A tibble can accept variable names with some special characters. This is a simple example:

library(tibble)
df<-tibble(
  `Age, years` = c(25, 26, 27, 29), 
  `BMI, kg/m^2` = c(21, 23, 24, 25)
)

This is convenient for generating tables and plots. I am not been able to work out to use true superscript as in BMI, kg/m^2 directly. I can add a label expression(paste("BMI, kg/m"^"2")) or quote("BMI, kg/m"^"2") in ggplot to show superscript in graphs. I feel that directly adding it to variable names would be more convenient for producing both graphs and tables. Is this possible? Thanks.


Solution

  • Including special characters in symbol and column names is generally a bad idea. Think instead in terms of data manipulation vs. presentation. In the former, you could suffice with age and bmi, which then gives you full flexibility to format the labels in the presentation.

    Special characters and "true superscript" is not straightforward and depends entirely on the medium you are working with. Superscript 2 (²) may or may not be presented correctly in HTML, pdf and plots, and is entirely dependant on the used encoding (example).

    If you need to output a superscript 2 in e.g. a plot, you could use plot(1,1, ylab=expression(kg/m^2)), but takes some steps to includes spaces.
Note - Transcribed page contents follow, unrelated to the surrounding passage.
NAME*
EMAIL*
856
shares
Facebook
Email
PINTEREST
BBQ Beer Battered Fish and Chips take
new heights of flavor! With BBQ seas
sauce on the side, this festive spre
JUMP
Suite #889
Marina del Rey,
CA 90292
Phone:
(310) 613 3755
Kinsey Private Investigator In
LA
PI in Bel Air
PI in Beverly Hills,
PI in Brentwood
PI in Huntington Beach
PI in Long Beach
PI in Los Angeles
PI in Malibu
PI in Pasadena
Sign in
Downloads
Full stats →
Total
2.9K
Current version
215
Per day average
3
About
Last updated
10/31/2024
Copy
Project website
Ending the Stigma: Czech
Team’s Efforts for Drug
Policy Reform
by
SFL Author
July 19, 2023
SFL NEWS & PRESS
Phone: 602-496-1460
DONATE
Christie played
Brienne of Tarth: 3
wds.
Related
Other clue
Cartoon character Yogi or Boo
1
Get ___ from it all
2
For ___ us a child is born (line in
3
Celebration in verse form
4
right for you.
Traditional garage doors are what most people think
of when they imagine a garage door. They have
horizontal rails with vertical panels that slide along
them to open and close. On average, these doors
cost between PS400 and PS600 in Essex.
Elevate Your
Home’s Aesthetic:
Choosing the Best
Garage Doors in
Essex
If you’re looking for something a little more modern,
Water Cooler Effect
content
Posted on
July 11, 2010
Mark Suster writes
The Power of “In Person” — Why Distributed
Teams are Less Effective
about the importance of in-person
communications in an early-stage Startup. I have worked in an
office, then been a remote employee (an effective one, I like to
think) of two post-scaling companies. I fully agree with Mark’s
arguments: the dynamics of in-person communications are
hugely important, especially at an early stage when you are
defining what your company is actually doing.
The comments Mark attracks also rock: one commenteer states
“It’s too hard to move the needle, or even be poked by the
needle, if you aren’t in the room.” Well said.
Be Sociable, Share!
What happens if you need to break the label and units into e.g. two lines? You wouldn't want to change the naming of your data structure to reflect a label in the plot.

    HTML? Might be safer with HTML entities (&sup2;), but you might need to do escaping with whatever is parsing your output. Again, separate the label from the data structure.

    PDF via LaTeX, $\frac{kg}{m^2}$. Separate the presentation from the variable names in the data structure.

    Having the labels directly encoded in the variable names is a generally a bad idea. If not convinced yet, consider you did name your column "BMI, kg/m"^"2" and then used quote whenever you need it passed. During your entire data analysis, you will have to type out that name to refer to that column. Need to format number of digits?

    df$`"BMI, kg/m"^"2"` <- format(df$`"BMI, kg/m"^"2"`, digits=1)
    etc. etc. etc.
    

    And then, after you've finished your report, your boss tells you to present the units in a one-line fashion, i.e. kg•m^-2.